3. Hukuk Dairesi 2013/21042 E. , 2014/6564 K.
"İçtihat Metni"MAHKEMESİ : ANKARA 10. AİLE MAHKEMESİ
TARİHİ : 20/05/2013
NUMARASI : 2010/671-2013/666
Taraflar arasında görülen alacak davasının yapılan muhakemesi sonunda mahalli mahkemece verilen hüküm taraflarca temyiz edilmiştir.

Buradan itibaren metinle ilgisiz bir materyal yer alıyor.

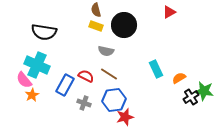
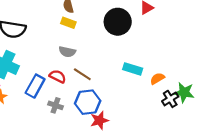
black circle: (124, 25) -> (118, 22), moved
gray semicircle: (106, 51) -> (67, 52), moved
cyan rectangle: (156, 69) -> (133, 69), turned -48

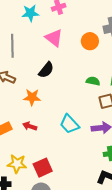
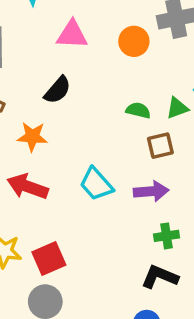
pink triangle: (54, 38) -> (72, 35), turned -36
red arrow: (30, 126) -> (28, 187), size x1.6

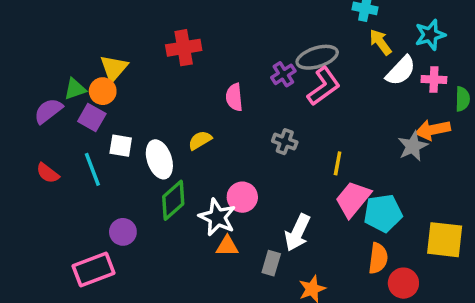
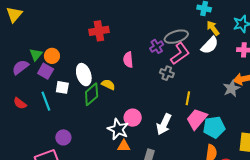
yellow triangle: (114, 68) -> (14, 14), moved
white semicircle: (401, 71) -> (210, 45), moved
green triangle: (75, 89) -> (36, 55), turned -32
yellow semicircle: (200, 140) -> (108, 85), turned 56
gray cross: (285, 142) -> (167, 73), moved
white ellipse: (159, 159) -> (84, 75), moved
green diamond: (173, 200) -> (92, 94), moved
white arrow: (297, 233) -> (164, 124), moved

Y A R G I T A Y K A R A R I
Temyiz isteminin süresi içinde olduğu anlaşıldıktan sonra dosyadaki bütün kağıtlar okunup gereği düşünüldü:
Davacı vekili dilekçesinde, müvekkili olan davacının evden kovulması üzerine sadece üzerindeki kıyafetler ile evden ayrılmak zorunda kaldığını, bu nedenle çeyiz eşyalarının ortak konutta kaldığını, düğünde takılan ziynetlerin ise davalı koca tarafından bozdurulduğunu beyan ederek, çeyiz eşyaları ve ziynetlerin aynen, olmadığı takdirde, bedelleri olan şimdilik 5000 TL"nin davalıdan tahsiline karar verilmesini talep ve dava etmiştir.

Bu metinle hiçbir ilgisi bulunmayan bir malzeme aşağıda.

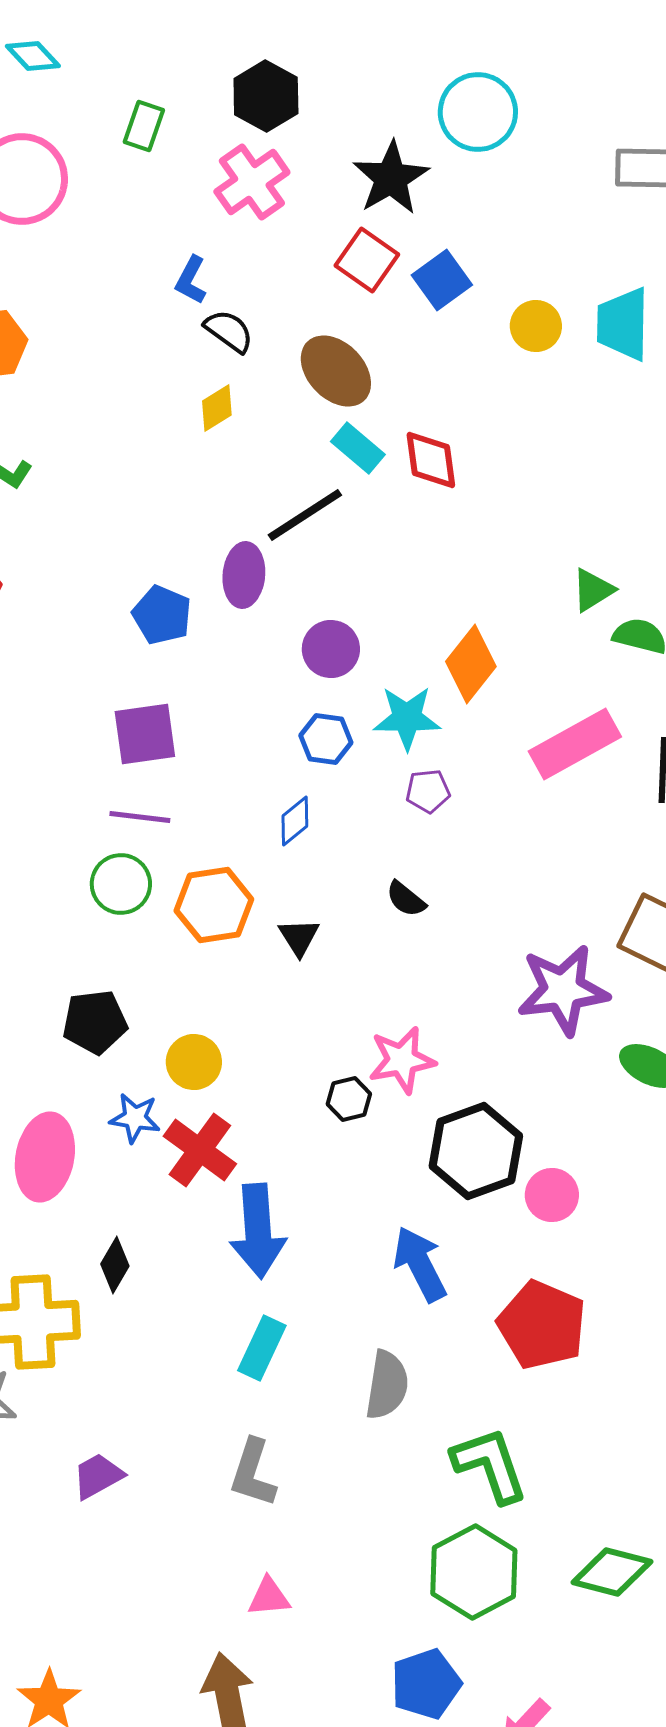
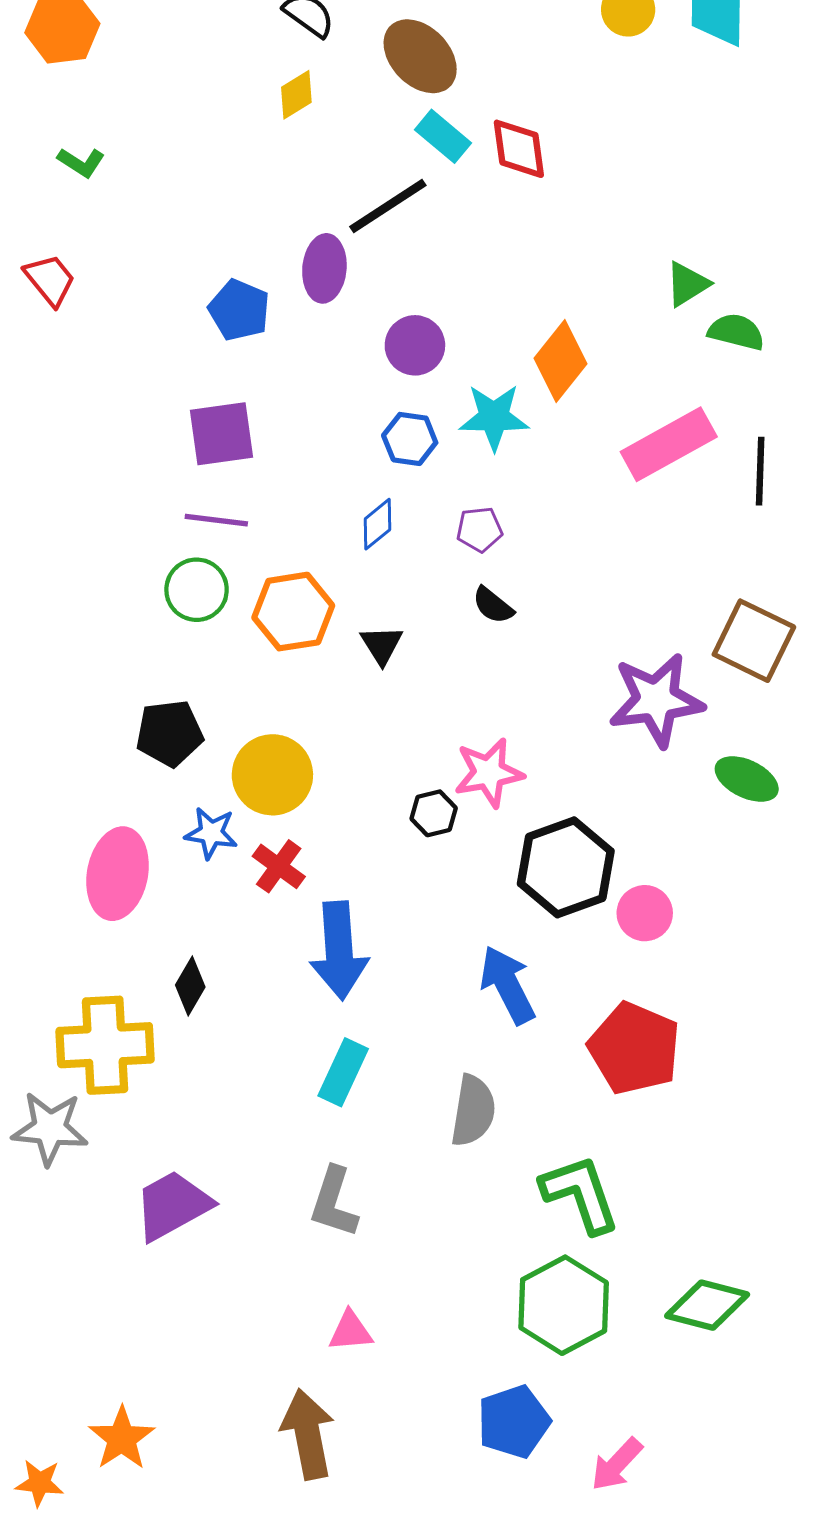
purple pentagon: (428, 791) -> (479, 529), moved
yellow circle: (194, 1062) -> (272, 775), size x1.4
red cross: (200, 1150) -> (279, 866), size x0.7
purple trapezoid: (98, 1476) -> (173, 1205), size x1.5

Davalı savunmasında; ev eşyalarının teslim edileceğini, takılan çeyrek altınların davacının rızası ile düğün masrafları için bozdurulduğunu, bileziklerin bir kısmının balayı için davacı tarafından bozdurulduğunu, bir bileziğin davacı tarafından kız kardeşine takıldığını, kalan dört tanesini ise giderken götürdüğünü beyan etmiştir.
Mahkemece, çeyiz eşyaları yönünden, davanın konusuz kalması nedeni ile karar verilmesine yer olmadığına, küçük altınlar yönünden davacının rızası ile bozdurulduğu gerekçesi ile davanın reddine, bilezikler yönünden ise, talep ile bağlı kalınarak, 3.300 TL alacağın yasal faizi ile birlikte davalıdan tahsiline karar verilmiş, hüküm her iki tarafça da temyiz edilmiştir.
Davalının tüm temyiz itirazları yerinde değildir.
Davacının temyiz itirazları yönünden ise; somut olayda, davalı taraf düğünde takılan çeyrek altınların davacının rızası ile bozdurulduğunu beyan etmiş ve yargılama sırasında dinlenilen tüm taraf tanıkları da, bu yönde ifade vermişlerdir. Bu itibarla, çeyrek altınların davalı koca tarafından bozdurulduğu kanıtlanmıştır. Öte yandan; gerçekleşen bu durum karşısında ispat yükü kendisine geçen davalı koca, davacı kadının bu altınları iade edilmemek üzere kendi rızası ile verdiğini ispat etmesi gerekecektir.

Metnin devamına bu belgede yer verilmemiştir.